┌─ Source information
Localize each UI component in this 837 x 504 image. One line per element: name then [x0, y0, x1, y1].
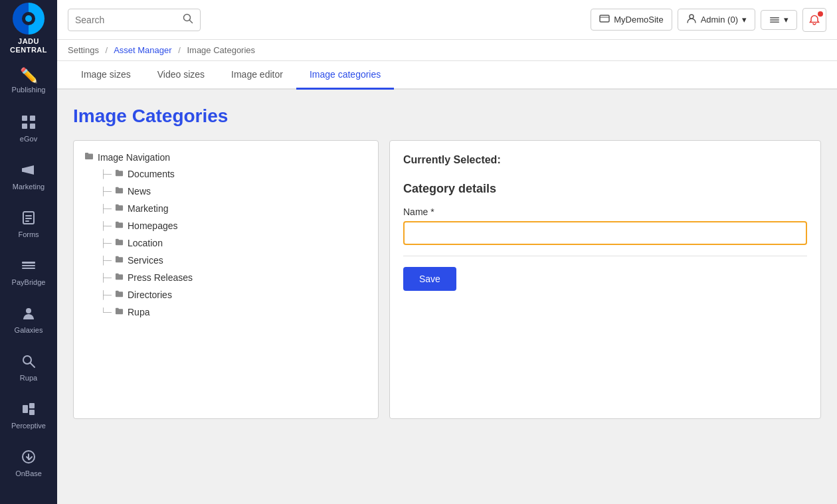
perceptive-icon: [21, 402, 36, 419]
breadcrumb: Settings / Asset Manager / Image Categor…: [57, 40, 837, 61]
content-area: Image Navigation ├─ Documents: [73, 140, 821, 419]
svg-line-21: [190, 20, 193, 23]
divider: [403, 256, 807, 256]
admin-button[interactable]: Admin (0) ▾: [678, 9, 755, 31]
tree-children: ├─ Documents ├─: [79, 165, 373, 321]
list-item[interactable]: ├─ Directories: [95, 286, 373, 303]
svg-point-24: [690, 15, 694, 19]
notification-button[interactable]: [802, 8, 826, 32]
svg-rect-1: [30, 116, 35, 121]
chevron-down-icon: ▾: [742, 15, 747, 25]
tree-root-label: Image Navigation: [98, 152, 170, 163]
site-icon: [599, 13, 610, 26]
details-panel: Currently Selected: Category details Nam…: [389, 140, 821, 419]
onbase-icon: [21, 450, 36, 467]
sidebar-item-galaxies[interactable]: Galaxies: [0, 296, 57, 344]
sidebar-item-label: Forms: [18, 230, 39, 238]
sidebar-item-egov[interactable]: eGov: [0, 105, 57, 153]
list-item[interactable]: ├─ Location: [95, 234, 373, 252]
logo-text: JADUCENTRAL: [10, 37, 47, 54]
breadcrumb-settings: Settings: [68, 45, 99, 55]
sidebar-item-rupa[interactable]: Rupa: [0, 344, 57, 392]
sidebar-item-marketing[interactable]: Marketing: [0, 153, 57, 201]
rupa-icon: [21, 354, 36, 371]
galaxies-icon: [21, 306, 36, 323]
chevron-down-icon: ▾: [784, 15, 789, 25]
paybridge-icon: [21, 258, 36, 276]
tab-image-editor[interactable]: Image editor: [218, 61, 296, 90]
folder-icon: [115, 238, 124, 248]
tab-video-sizes[interactable]: Video sizes: [144, 61, 218, 90]
tabs-bar: Image sizes Video sizes Image editor Ima…: [57, 61, 837, 90]
list-item[interactable]: ├─ News: [95, 183, 373, 200]
svg-rect-11: [22, 268, 35, 269]
search-box[interactable]: [68, 9, 201, 31]
svg-rect-26: [770, 19, 779, 21]
menu-button[interactable]: ▾: [761, 10, 797, 30]
page-content: Image Categories Image Navigation: [57, 90, 837, 504]
header: MyDemoSite Admin (0) ▾ ▾: [57, 0, 837, 40]
category-details-label: Category details: [403, 182, 807, 196]
svg-rect-7: [25, 218, 32, 219]
svg-rect-6: [25, 215, 32, 216]
sidebar-item-publishing[interactable]: ✏️ Publishing: [0, 57, 57, 105]
svg-rect-4: [22, 168, 25, 172]
list-item[interactable]: ├─ Homepages: [95, 217, 373, 234]
tree-line: ├─: [100, 169, 111, 179]
sidebar-item-label: OnBase: [15, 469, 42, 477]
page-title: Image Categories: [73, 106, 821, 127]
sidebar-item-paybridge[interactable]: PayBridge: [0, 248, 57, 296]
sidebar-item-forms[interactable]: Forms: [0, 201, 57, 248]
tree-line: ├─: [100, 273, 111, 282]
tree-scroll[interactable]: Image Navigation ├─ Documents: [74, 141, 378, 418]
forms-icon: [21, 210, 36, 228]
sidebar: JADUCENTRAL ✏️ Publishing eGov Marketing: [0, 0, 57, 504]
list-item[interactable]: └─ Rupa: [95, 303, 373, 321]
svg-rect-16: [29, 403, 35, 408]
folder-icon: [115, 220, 124, 231]
svg-rect-22: [600, 15, 609, 22]
sidebar-item-label: Galaxies: [15, 326, 43, 334]
currently-selected-label: Currently Selected:: [403, 154, 807, 166]
site-selector[interactable]: MyDemoSite: [591, 9, 672, 31]
name-field-label: Name *: [403, 207, 807, 217]
tree-line: └─: [100, 307, 111, 317]
list-item[interactable]: ├─ Documents: [95, 165, 373, 183]
list-item[interactable]: ├─ Press Releases: [95, 269, 373, 286]
tab-image-sizes[interactable]: Image sizes: [68, 61, 144, 90]
save-button[interactable]: Save: [403, 267, 456, 291]
breadcrumb-current: Image Categories: [187, 45, 255, 55]
list-item[interactable]: ├─ Services: [95, 252, 373, 269]
notification-dot: [818, 11, 823, 17]
sidebar-item-label: Perceptive: [11, 422, 46, 430]
tree-line: ├─: [100, 256, 111, 265]
sidebar-item-label: Publishing: [12, 86, 46, 94]
tree-panel: Image Navigation ├─ Documents: [73, 140, 379, 419]
folder-icon: [115, 307, 124, 317]
sidebar-item-perceptive[interactable]: Perceptive: [0, 392, 57, 440]
breadcrumb-asset-manager[interactable]: Asset Manager: [114, 45, 171, 55]
site-name: MyDemoSite: [614, 15, 663, 25]
svg-rect-3: [30, 124, 35, 129]
admin-label: Admin (0): [701, 15, 738, 25]
tree-root-node[interactable]: Image Navigation: [79, 149, 373, 165]
svg-point-12: [26, 308, 31, 313]
main-content: MyDemoSite Admin (0) ▾ ▾: [57, 0, 837, 504]
svg-rect-17: [29, 410, 35, 415]
svg-rect-8: [25, 220, 29, 222]
sidebar-logo: JADUCENTRAL: [0, 0, 57, 57]
sidebar-item-label: PayBridge: [12, 278, 46, 286]
folder-icon: [115, 203, 124, 214]
list-item[interactable]: ├─ Marketing: [95, 200, 373, 217]
svg-rect-27: [770, 21, 779, 23]
search-icon: [183, 13, 193, 27]
marketing-icon: [21, 163, 36, 180]
tab-image-categories[interactable]: Image categories: [296, 61, 394, 90]
logo-circle: [13, 3, 45, 35]
sidebar-item-onbase[interactable]: OnBase: [0, 440, 57, 487]
search-input[interactable]: [75, 15, 177, 25]
svg-rect-2: [22, 124, 27, 129]
sidebar-item-label: Marketing: [13, 183, 45, 191]
name-input[interactable]: [403, 221, 807, 245]
tree-line: ├─: [100, 204, 111, 213]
└─
--- Activity ---
Return, from the data, each line that has the word "input" in it.

--- Final answer ---
search-input[interactable]: [75, 15, 177, 25]
name-input[interactable]: [403, 221, 807, 245]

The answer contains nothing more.